In the entries that follow, the line with "MARANE (698, 182)" opens the range and the line with "Image resolution: width=1280, height=751." closes it; repeat that range exactly, both lines included.

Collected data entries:
__________

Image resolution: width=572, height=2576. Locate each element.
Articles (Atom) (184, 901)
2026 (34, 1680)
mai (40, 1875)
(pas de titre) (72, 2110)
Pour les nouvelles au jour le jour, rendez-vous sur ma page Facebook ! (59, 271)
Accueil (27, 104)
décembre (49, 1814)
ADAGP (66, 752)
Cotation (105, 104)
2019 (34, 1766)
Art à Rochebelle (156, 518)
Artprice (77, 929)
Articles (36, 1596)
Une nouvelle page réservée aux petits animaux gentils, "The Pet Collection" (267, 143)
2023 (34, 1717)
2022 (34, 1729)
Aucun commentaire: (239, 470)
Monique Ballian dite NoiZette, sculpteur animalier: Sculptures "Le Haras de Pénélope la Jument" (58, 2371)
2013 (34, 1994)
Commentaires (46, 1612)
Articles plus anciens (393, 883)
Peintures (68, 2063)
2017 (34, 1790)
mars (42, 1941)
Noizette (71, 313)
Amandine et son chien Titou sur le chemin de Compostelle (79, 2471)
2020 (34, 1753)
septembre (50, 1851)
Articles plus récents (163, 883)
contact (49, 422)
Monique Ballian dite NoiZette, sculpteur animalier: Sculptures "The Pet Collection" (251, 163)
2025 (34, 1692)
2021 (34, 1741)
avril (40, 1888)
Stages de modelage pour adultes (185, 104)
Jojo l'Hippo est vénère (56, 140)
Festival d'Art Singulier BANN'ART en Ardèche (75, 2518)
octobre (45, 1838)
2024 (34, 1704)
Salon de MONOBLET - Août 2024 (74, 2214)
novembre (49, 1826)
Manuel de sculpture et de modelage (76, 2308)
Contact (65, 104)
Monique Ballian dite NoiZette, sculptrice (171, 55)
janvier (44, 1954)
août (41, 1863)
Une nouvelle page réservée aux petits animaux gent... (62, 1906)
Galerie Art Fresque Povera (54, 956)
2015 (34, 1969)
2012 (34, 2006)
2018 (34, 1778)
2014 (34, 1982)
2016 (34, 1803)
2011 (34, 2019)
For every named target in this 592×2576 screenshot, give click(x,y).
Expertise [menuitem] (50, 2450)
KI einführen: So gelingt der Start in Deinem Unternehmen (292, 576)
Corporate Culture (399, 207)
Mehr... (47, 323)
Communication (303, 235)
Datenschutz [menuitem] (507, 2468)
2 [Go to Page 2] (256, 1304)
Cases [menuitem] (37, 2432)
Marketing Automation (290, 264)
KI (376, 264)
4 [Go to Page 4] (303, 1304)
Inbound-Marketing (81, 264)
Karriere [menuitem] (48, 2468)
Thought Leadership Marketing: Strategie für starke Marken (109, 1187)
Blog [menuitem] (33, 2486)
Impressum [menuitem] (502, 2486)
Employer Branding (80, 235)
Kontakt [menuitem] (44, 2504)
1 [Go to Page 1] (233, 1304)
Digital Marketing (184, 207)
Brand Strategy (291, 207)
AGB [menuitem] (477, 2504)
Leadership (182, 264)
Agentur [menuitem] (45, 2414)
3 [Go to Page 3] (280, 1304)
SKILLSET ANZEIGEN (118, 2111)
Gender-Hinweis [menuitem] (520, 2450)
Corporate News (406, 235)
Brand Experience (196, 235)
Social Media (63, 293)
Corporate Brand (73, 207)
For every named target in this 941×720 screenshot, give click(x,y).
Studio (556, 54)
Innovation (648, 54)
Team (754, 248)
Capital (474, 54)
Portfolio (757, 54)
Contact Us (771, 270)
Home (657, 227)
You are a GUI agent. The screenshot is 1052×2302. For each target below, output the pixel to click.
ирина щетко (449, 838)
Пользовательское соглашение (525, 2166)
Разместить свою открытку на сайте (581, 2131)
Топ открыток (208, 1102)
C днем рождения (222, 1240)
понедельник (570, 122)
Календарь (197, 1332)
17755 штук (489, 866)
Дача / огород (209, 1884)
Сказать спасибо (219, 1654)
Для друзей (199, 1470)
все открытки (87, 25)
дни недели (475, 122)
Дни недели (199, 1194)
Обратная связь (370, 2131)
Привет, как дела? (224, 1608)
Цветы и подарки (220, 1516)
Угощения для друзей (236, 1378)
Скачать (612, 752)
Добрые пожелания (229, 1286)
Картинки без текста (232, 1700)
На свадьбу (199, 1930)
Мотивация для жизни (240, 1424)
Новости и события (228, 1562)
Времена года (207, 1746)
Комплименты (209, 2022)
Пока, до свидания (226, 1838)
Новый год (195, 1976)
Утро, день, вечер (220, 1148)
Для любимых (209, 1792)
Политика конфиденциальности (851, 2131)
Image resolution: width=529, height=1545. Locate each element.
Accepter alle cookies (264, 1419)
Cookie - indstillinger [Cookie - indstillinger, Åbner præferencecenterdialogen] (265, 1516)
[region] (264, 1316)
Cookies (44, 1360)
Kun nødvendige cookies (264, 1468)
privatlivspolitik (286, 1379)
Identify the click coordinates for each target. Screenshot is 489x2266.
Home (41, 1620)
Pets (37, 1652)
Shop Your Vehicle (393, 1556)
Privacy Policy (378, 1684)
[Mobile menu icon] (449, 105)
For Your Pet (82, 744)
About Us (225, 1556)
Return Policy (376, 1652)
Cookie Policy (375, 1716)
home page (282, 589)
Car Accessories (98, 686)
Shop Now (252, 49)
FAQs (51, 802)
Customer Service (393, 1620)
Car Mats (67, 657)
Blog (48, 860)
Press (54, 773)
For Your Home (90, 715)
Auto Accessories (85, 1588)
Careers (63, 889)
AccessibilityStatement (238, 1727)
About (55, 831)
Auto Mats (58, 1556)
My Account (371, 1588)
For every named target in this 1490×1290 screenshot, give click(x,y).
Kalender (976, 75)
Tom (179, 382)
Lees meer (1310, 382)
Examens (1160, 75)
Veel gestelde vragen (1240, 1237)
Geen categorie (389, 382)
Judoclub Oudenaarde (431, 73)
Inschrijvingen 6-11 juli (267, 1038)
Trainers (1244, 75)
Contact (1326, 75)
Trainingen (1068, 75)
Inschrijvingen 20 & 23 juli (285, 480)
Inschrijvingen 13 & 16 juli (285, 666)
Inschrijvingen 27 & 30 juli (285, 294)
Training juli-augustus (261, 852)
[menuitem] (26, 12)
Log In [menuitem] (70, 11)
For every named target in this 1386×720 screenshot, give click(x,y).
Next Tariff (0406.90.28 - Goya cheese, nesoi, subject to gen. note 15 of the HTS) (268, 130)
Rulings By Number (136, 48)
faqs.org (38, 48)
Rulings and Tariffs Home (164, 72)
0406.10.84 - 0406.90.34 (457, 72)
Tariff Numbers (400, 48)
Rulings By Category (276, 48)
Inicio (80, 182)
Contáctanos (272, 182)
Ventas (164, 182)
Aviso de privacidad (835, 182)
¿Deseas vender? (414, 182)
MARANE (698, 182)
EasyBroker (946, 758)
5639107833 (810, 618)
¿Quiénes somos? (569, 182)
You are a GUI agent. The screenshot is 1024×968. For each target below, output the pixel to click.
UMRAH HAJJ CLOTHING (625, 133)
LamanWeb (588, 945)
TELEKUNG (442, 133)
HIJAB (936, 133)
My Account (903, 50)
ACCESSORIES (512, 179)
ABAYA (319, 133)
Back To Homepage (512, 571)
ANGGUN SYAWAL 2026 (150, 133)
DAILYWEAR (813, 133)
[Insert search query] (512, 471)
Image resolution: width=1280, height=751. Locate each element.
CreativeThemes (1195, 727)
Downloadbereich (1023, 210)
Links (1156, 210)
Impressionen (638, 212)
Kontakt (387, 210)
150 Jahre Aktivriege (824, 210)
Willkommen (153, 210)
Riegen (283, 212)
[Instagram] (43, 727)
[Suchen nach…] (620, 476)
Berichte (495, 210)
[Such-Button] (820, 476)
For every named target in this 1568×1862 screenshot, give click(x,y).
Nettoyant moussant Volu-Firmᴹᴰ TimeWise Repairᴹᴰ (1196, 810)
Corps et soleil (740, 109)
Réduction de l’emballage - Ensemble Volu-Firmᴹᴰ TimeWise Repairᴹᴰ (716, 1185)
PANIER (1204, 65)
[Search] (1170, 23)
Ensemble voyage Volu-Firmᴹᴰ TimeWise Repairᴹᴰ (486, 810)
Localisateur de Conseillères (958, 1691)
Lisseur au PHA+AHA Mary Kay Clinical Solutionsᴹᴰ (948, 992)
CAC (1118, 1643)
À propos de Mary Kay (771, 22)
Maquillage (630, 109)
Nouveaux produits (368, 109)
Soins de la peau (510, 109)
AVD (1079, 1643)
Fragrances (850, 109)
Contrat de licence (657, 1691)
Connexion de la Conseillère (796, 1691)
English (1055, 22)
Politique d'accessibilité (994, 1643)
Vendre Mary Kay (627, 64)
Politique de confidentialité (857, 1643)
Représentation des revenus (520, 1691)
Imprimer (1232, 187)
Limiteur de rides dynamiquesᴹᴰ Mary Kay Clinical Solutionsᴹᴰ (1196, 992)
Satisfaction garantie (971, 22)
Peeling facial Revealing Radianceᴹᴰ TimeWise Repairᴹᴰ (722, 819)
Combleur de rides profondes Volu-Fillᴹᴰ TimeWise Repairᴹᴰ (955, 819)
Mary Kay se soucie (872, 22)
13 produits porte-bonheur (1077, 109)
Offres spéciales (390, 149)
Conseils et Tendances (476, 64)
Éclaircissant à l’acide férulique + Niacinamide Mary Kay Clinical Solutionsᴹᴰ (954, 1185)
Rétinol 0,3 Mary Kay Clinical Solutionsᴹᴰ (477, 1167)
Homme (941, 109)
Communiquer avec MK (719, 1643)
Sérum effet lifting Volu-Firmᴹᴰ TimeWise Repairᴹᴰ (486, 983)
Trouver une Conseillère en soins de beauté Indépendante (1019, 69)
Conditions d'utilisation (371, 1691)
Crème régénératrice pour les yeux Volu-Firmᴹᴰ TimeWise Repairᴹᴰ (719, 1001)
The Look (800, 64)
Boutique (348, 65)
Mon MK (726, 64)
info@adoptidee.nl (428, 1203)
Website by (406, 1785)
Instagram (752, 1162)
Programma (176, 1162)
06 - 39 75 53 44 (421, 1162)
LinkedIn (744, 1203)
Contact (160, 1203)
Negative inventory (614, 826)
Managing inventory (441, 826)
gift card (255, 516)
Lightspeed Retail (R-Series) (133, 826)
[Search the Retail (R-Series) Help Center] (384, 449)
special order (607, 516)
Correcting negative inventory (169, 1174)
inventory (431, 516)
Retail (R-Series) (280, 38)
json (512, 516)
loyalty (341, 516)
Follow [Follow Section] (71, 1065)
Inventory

__________

▶ _Written answer_
MARANE (698, 182)
EasyBroker (946, 758)
5639107833 (810, 618)
¿Quiénes somos? (569, 182)
You are a GUI agent. The screenshot is 1024×968. For each target below, output the pixel to click.
UMRAH HAJJ CLOTHING (625, 133)
LamanWeb (588, 945)
TELEKUNG (442, 133)
HIJAB (936, 133)
My Account (903, 50)
ACCESSORIES (512, 179)
ABAYA (319, 133)
Back To Homepage (512, 571)
ANGGUN SYAWAL 2026 (150, 133)
DAILYWEAR (813, 133)
[Insert search query] (512, 471)
Image resolution: width=1280, height=751. Locate each element.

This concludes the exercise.